On Jan. 24, the Institute’s eleventh annual InVenture Prize competition kicked off its preliminary round of evaluation in the Student Center Ballroom. Over forty teams of students presented judges with their product ideas, business plans, and prototypes. Additionally, each team was briefly interviewed by media representatives from the Georgia Public Broadcasting network (GPB), and students were able to obtain their first taste of this year’s competitive environment.
Teams were composed of students ranging from first-years to those who had graduated within the last year. Although such an age gap existed among some of the competitors, the quality of the students’ inventions and business endeavors showed no evidence of this. This year’s notable inventions included those of data collection websites, educational apps, medical devices, and even those made for daily use by the average consumer.
Each team was prepared with their respective “quick pitches” and explanations, and judges undoubtedly had difficulty in narrowing the contestant pool down to the twenty-seven teams to move on to the next round of the competition.
On Tuesday, February 5, the semi-final round of the 2019 InVenture Prize Competition was held in the Georgia Tech Manufacturing Institute. Here the twenty-seven remaining teams of student innovators gathered and presented to a panel of judges their inventions and business concepts.

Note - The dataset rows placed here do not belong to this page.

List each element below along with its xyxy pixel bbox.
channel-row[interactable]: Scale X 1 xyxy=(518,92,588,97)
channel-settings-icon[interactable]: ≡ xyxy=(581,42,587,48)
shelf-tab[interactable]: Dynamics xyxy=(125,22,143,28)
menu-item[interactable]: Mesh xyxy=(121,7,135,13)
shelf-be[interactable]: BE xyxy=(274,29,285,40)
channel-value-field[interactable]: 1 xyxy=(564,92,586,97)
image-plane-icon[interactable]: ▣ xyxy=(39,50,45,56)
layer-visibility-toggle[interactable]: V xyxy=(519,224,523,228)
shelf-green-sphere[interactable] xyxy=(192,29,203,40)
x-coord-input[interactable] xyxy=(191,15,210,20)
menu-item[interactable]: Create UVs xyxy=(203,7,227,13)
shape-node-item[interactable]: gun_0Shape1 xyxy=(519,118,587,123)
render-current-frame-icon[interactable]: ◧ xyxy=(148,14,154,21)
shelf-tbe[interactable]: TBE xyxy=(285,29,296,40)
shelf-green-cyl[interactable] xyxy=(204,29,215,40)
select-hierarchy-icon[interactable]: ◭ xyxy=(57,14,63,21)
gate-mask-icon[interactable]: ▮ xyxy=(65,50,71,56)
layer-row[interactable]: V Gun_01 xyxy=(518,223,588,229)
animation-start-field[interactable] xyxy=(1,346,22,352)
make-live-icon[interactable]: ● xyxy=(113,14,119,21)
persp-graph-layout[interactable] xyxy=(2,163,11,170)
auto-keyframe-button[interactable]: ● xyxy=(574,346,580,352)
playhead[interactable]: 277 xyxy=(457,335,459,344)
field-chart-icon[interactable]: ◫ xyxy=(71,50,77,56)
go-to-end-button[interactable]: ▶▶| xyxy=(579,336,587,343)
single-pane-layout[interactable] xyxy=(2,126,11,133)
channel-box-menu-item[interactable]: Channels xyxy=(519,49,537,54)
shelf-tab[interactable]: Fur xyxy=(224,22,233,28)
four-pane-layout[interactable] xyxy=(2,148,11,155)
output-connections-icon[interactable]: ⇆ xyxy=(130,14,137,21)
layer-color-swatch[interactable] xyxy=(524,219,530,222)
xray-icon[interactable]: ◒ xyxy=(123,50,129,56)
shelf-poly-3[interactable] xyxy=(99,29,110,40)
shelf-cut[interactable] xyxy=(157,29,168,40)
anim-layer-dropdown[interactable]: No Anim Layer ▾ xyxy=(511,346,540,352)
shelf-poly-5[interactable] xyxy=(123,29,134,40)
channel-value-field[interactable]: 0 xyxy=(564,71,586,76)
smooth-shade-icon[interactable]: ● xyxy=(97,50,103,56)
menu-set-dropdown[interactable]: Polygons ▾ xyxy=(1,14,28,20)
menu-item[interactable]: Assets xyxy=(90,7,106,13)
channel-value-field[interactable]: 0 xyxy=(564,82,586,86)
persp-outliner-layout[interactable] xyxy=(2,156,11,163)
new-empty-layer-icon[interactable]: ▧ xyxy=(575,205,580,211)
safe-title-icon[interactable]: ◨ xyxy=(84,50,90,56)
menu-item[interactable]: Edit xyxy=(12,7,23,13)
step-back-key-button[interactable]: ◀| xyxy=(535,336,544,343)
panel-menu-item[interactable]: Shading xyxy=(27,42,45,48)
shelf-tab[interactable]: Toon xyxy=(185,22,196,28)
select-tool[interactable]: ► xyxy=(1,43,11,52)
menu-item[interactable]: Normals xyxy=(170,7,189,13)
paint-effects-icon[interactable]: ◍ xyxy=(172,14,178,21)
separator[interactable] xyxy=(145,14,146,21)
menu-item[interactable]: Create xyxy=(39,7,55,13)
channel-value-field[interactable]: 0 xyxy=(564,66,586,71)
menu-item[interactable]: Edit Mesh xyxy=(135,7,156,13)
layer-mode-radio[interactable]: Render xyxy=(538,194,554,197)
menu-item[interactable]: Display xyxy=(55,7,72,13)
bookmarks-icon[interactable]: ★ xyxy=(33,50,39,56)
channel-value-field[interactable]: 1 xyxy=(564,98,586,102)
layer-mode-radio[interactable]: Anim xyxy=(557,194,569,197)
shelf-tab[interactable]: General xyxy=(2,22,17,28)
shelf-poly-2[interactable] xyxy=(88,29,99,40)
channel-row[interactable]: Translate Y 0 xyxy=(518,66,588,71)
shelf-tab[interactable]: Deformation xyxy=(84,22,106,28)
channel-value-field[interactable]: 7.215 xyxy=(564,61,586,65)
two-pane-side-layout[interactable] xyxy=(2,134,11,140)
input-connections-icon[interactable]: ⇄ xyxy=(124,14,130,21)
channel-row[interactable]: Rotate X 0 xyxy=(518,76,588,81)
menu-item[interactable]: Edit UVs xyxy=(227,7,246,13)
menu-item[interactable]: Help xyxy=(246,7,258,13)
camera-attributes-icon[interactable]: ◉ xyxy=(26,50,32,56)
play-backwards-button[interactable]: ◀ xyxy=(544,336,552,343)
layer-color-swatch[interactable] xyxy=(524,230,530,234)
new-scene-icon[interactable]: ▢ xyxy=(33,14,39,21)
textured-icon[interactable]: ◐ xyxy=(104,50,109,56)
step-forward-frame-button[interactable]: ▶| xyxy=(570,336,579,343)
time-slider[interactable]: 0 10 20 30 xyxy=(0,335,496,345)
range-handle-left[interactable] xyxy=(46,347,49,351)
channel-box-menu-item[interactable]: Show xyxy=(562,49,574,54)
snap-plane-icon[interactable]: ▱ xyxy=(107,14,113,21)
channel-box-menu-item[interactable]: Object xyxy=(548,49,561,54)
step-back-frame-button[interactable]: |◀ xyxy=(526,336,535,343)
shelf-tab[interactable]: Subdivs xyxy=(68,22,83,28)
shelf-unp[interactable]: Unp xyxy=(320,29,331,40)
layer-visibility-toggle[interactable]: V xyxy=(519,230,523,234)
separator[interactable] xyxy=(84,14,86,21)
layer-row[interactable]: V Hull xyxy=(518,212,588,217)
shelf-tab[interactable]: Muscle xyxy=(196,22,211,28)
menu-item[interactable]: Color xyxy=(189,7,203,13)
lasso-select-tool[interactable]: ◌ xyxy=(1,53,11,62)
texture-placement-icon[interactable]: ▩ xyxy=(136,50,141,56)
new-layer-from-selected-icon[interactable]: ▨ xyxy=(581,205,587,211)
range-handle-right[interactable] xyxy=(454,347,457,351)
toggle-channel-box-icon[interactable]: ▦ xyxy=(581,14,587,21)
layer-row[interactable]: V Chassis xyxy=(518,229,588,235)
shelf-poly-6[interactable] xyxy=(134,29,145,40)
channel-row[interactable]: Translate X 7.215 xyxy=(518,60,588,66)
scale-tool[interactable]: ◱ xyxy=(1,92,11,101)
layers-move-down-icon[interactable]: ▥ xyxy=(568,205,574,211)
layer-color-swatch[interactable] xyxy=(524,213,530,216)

The event took place throughout the majority of the day, as teams were called to present during their allotted times. Upon entering, teams were granted three minutes to conduct their idea pitches, and then ten minutes of discussion were held for feedback from the judges. The judge panel was composed of experts in multiple fields of discipline and whose numbers varied from five to eight throughout the day.
As opposed to the more clamorous, round-robin-type environment of the preliminary round, teams were able to present their pitches in a more collected and private manner. Teams presented their ideas one at a time, and this allowed for a much more personal experience between the parties.